(EXCERPTED DATA Opens)
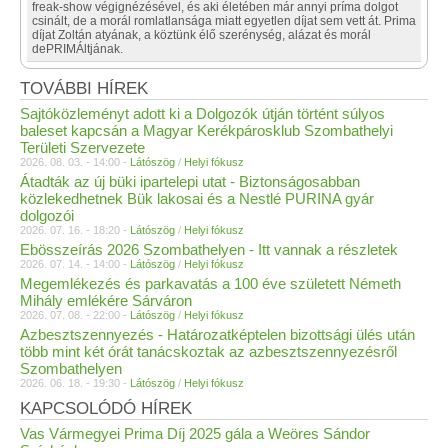
freak-show végignézésével, és aki életében már annyi príma dolgot
csinált, de a morál romlatlansága miatt egyetlen díjat sem vett át. Prima
díjat Zoltán atyának, a köztünk élő szerénység, alázat és morál
dePRIMÁltjának.
TOVÁBBI HÍREK
Sajtóközleményt adott ki a Dolgozók útján történt súlyos
baleset kapcsán a Magyar Kerékpárosklub Szombathelyi
Területi Szervezete
2026. 08. 03. - 14:00 -
Látószög
/
Helyi fókusz
Átadták az új büki ipartelepi utat - Biztonságosabban
közlekedhetnek Bük lakosai és a Nestlé PURINA gyár
dolgozói
2026. 07. 16. - 18:20 -
Látószög
/
Helyi fókusz
Ebösszeírás 2026 Szombathelyen - Itt vannak a részletek
2026. 07. 14. - 14:00 -
Látószög
/
Helyi fókusz
Megemlékezés és parkavatás a 100 éve született Németh
Mihály emlékére Sárváron
2026. 07. 08. - 22:00 -
Látószög
/
Helyi fókusz
Azbesztszennyezés - Határozatképtelen bizottsági ülés után
több mint két órát tanácskoztak az azbesztszennyezésről
Szombathelyen
2026. 06. 18. - 19:30 -
Látószög
/
Helyi fókusz
KAPCSOLÓDÓ HÍREK
Vas Vármegyei Prima Díj 2025 gála a Weöres Sándor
(EXCERPTED DATA Closes)
▶ **GOAL OF THE EXERCISE**
Each line of the listing is to be retyped exactly, and its pictures are to be dropped.

▶ **SOLUTION**
freak-show végignézésével, és aki életében már annyi príma dolgot
csinált, de a morál romlatlansága miatt egyetlen díjat sem vett át. Prima
díjat Zoltán atyának, a köztünk élő szerénység, alázat és morál
dePRIMÁltjának.
TOVÁBBI HÍREK
Sajtóközleményt adott ki a Dolgozók útján történt súlyos
baleset kapcsán a Magyar Kerékpárosklub Szombathelyi
Területi Szervezete
2026. 08. 03. - 14:00 -
Látószög
/
Helyi fókusz
Átadták az új büki ipartelepi utat - Biztonságosabban
közlekedhetnek Bük lakosai és a Nestlé PURINA gyár
dolgozói
2026. 07. 16. - 18:20 -
Látószög
/
Helyi fókusz
Ebösszeírás 2026 Szombathelyen - Itt vannak a részletek
2026. 07. 14. - 14:00 -
Látószög
/
Helyi fókusz
Megemlékezés és parkavatás a 100 éve született Németh
Mihály emlékére Sárváron
2026. 07. 08. - 22:00 -
Látószög
/
Helyi fókusz
Azbesztszennyezés - Határozatképtelen bizottsági ülés után
több mint két órát tanácskoztak az azbesztszennyezésről
Szombathelyen
2026. 06. 18. - 19:30 -
Látószög
/
Helyi fókusz
KAPCSOLÓDÓ HÍREK
Vas Vármegyei Prima Díj 2025 gála a Weöres Sándor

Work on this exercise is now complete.